## How to run the dnf_bias.py

### Example run:

```bash
python src/detect/dnf_bias/dnf_bias.py 
        dataset_path=src/detect/dnf_bias/data/ACSIncome_CA.csv 
        result_folder=results_dir 
        target=PINCP
        protected=SEX,RAC1P,AGEP,POBP,_POBP,DIS,CIT,MIL,ANC,NATIVITY,DEAR,DEYE,DREM,FER,POVPIP
        continuous=AGEP,PINCP,WKHP,JWMNP,POVPIP
        feature_processing=POBP:100,OCCP:100,PUMA:100,POWPUMA:1000

        model=MMD
        seed=0
        n_samples=1000000
        train_samples=100000
        time_limit=600
        n_min=10
```

### Command-line Flags

- **`dataset_path`**  
  Path to the input CSV file. Must include a header row and all feature columns, including the one named by `target`.

- **`result_folder`**  
  Directory where `output.txt` will be written. It will be created if it doesn’t exist.

- **`target`**  
  Name of the column in your CSV to treat as the binary target variable.

- **`protected`**  
  Comma-separated list of column names to treat as *protected* attributes (e.g. `SEX,RAC1P,AGEP`).  
  Subgroups are only generated over these features.

- **`continuous`**  
  Comma-separated list of column names to treat as *continuous*. Those columns will use a numeric range (`min`,`max`) rather than per-value categories.
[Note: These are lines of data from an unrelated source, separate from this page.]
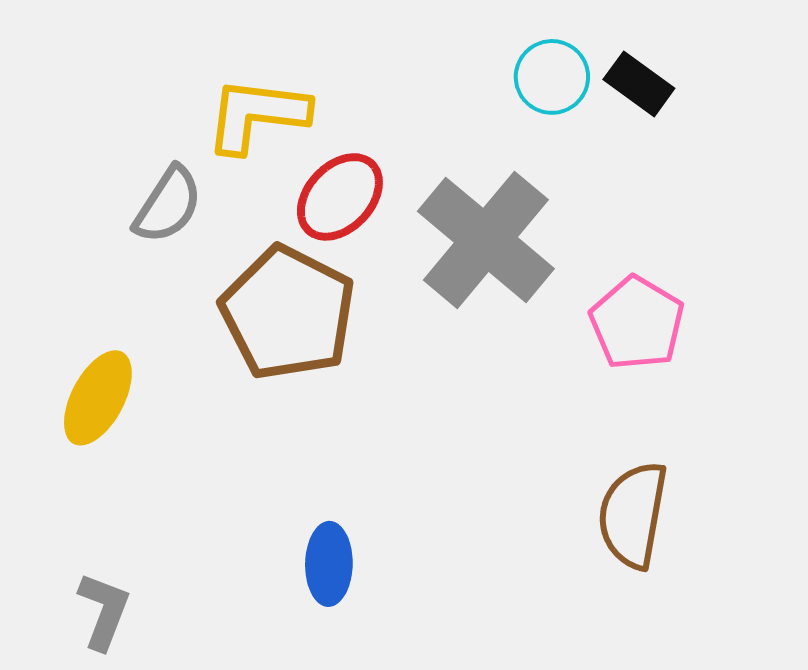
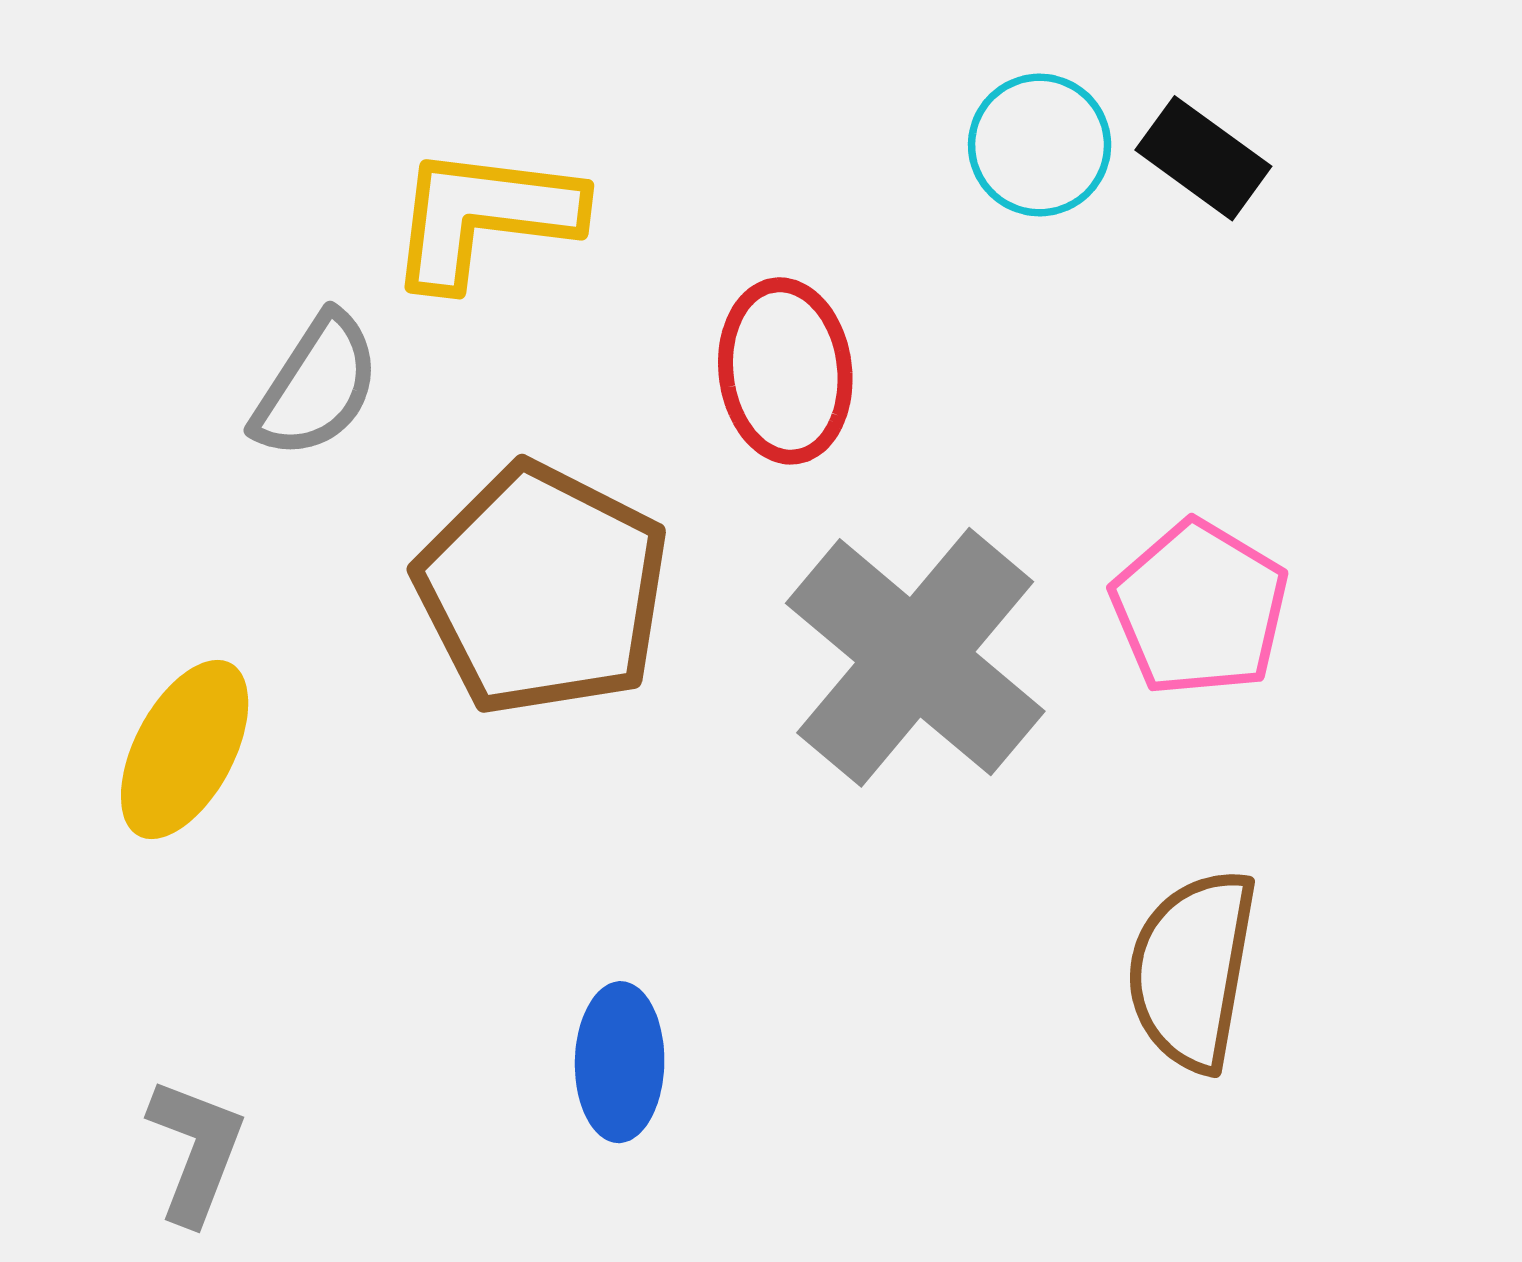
red ellipse: (340, 197) -> (785, 371), moved, turned -50
gray cross: (486, 240) -> (915, 657), moved

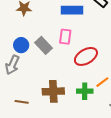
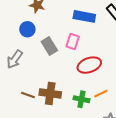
blue circle: (21, 45) -> (27, 29), moved
brown line: (22, 102) -> (28, 95), moved

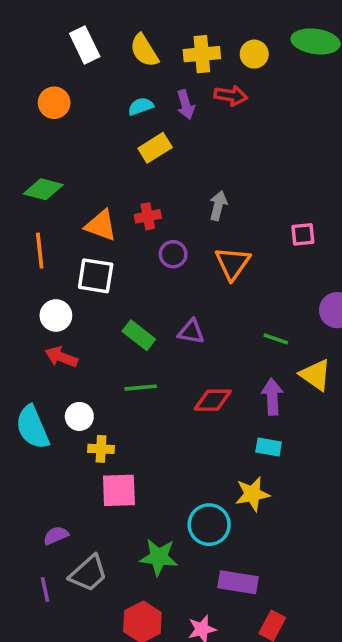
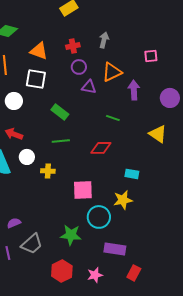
red cross: (148, 216) -> (73, 46), moved
orange triangle: (233, 263) -> (112, 72), turned 30
purple triangle: (191, 332) -> (89, 87), moved
green line: (276, 339) -> (113, 118), moved
red arrow: (61, 357) -> (14, 134), moved
purple arrow: (272, 397) -> (134, 90), moved
yellow cross: (101, 449) -> (48, 171), moved
pink square: (119, 490) -> (83, 190), moved

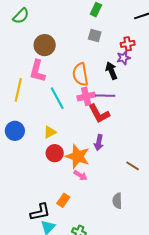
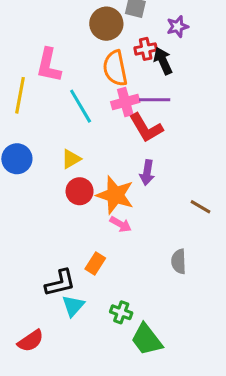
red cross: (128, 44) -> (146, 49), moved
brown circle: (45, 45) -> (106, 24), moved
purple star: (124, 58) -> (178, 27), moved

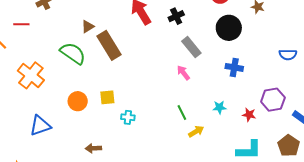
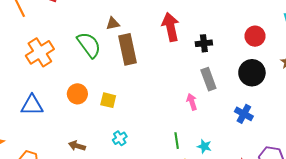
cyan star: (219, 107) -> (204, 146), moved
cyan cross: (128, 117) -> (120, 138), moved, turned 32

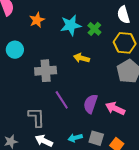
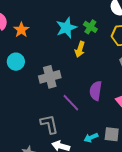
orange star: (37, 20) -> (21, 30), moved
yellow arrow: (81, 58) -> (80, 49), moved, turned -77
purple semicircle: (90, 104) -> (96, 91), moved

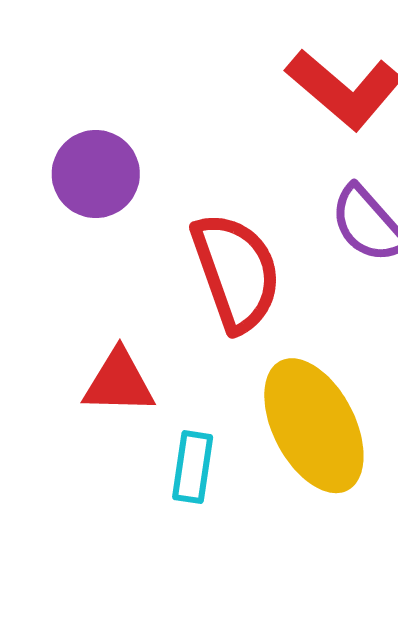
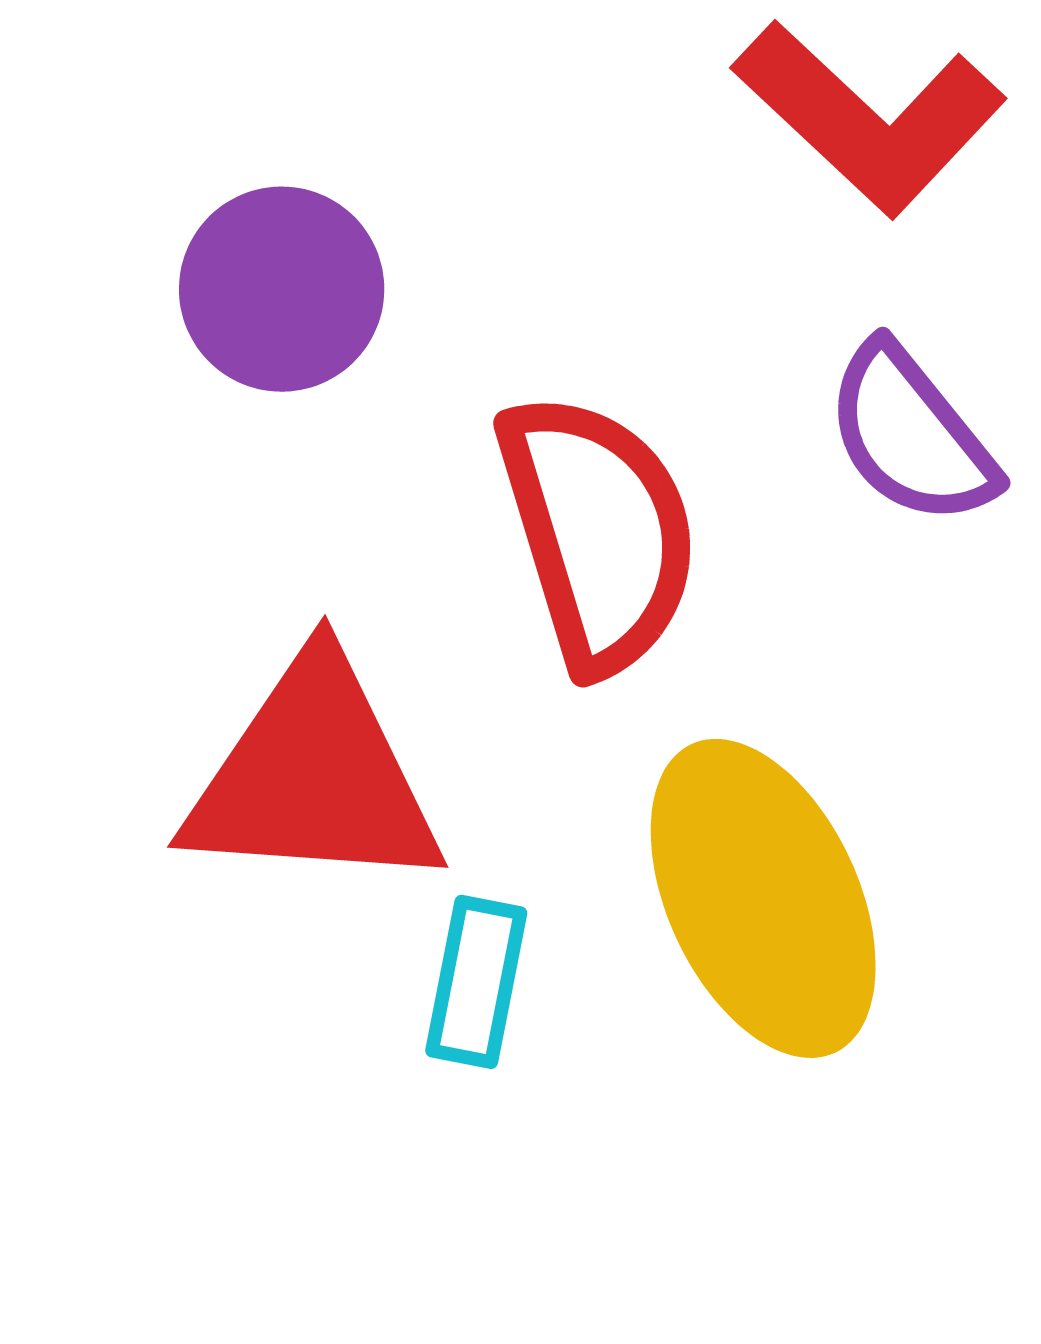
red triangle: (119, 382) -> (313, 776), size x1.6

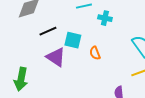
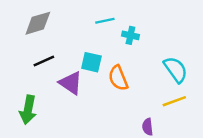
black line: (48, 31) -> (44, 61), moved
orange semicircle: (95, 53) -> (118, 78), size x1.5

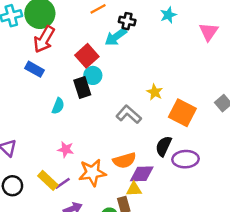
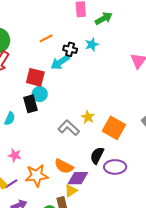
cyan star: (168, 15) -> (92, 44), moved
red square: (87, 56) -> (35, 77), turned -36
yellow star: (155, 92) -> (88, 117), moved
orange semicircle: (125, 160) -> (64, 166), turned 42
yellow triangle: (134, 189) -> (71, 191), turned -32

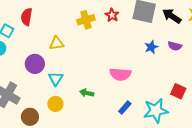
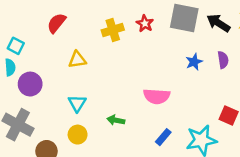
red semicircle: (27, 17) -> (56, 23), moved, turned 30
purple semicircle: (175, 46) -> (223, 60), turned -112
purple circle: (35, 64) -> (30, 84), moved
- **`feature_processing`**  
  Comma-separated `col:divisor` pairs, e.g. `POBP:100,OCCP:100`.  
  Each matching column will be integer-divided by `divisor` before binarization—to reduce cardinality.

- **`model`**  
  Which distance metric to use for scoring subgroups. One of:
  - `MSD` – Mean Subgroup Difference  
  - `W1` – 1-Wasserstein (Earth Mover’s Distance)  
  - `W2` – 2-Wasserstein  
  - `TV` – Total Variation  
  - `MMD` – Maximum Mean Discrepancy

- **`seed`**  
  Integer seed for any random sampling (subsampling rows, tie-breaking, etc.) to ensure reproducibility.

- **`n_samples`**  
  Maximum number of rows to sample from your dataset (default 1 000 000). If the CSV has more rows, it will be randomly subsampled down.

- **`train_samples`**  
  (Reserved) Intended to limit the number of training samples—currently not used but parsed for future extensions.

- **`time_limit`**  
  Time budget (in seconds) for the enumerative search. The loop will terminate early once this limit is reached.

- **`n_min`**  
  Minimum required subgroup support (number of rows). Any subgroup with fewer than `n_min` rows is automatically pruned.

---

#### Output

After running, you’ll find:

- **`<result_folder>/output.txt`**  
  A summary of the search: max distance, best subgroup’s literals, total/skipped/checked counts, and elapsed time.